Work to complete: The entire listing below is to be reproduced exactly.

━━━ Provided data

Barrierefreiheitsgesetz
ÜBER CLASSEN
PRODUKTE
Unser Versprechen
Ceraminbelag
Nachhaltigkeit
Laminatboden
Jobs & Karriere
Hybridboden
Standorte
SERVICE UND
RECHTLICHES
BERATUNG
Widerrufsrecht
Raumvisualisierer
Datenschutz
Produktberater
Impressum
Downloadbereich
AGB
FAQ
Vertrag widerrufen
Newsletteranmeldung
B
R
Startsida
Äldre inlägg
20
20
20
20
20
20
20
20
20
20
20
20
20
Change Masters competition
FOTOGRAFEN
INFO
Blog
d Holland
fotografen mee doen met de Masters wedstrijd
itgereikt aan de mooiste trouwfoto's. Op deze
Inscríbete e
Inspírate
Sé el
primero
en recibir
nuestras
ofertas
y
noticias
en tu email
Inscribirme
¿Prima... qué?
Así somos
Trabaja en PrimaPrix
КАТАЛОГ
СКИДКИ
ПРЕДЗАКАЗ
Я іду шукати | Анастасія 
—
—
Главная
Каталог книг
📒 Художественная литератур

━━━━━━

Result of the task:
Barrierefreiheitsgesetz
ÜBER CLASSEN
PRODUKTE
Unser Versprechen
Ceraminbelag
Nachhaltigkeit
Laminatboden
Jobs & Karriere
Hybridboden
Standorte
SERVICE UND
RECHTLICHES
BERATUNG
Widerrufsrecht
Raumvisualisierer
Datenschutz
Produktberater
Impressum
Downloadbereich
AGB
FAQ
Vertrag widerrufen
Newsletteranmeldung
B
R
Startsida
Äldre inlägg
20
20
20
20
20
20
20
20
20
20
20
20
20
Change Masters competition
FOTOGRAFEN
INFO
Blog
d Holland
fotografen mee doen met de Masters wedstrijd
itgereikt aan de mooiste trouwfoto's. Op deze
Inscríbete e
Inspírate
Sé el
primero
en recibir
nuestras
ofertas
y
noticias
en tu email
Inscribirme
¿Prima... qué?
Así somos
Trabaja en PrimaPrix
КАТАЛОГ
СКИДКИ
ПРЕДЗАКАЗ
Я іду шукати | Анастасія 
—
—
Главная
Каталог книг
📒 Художественная литератур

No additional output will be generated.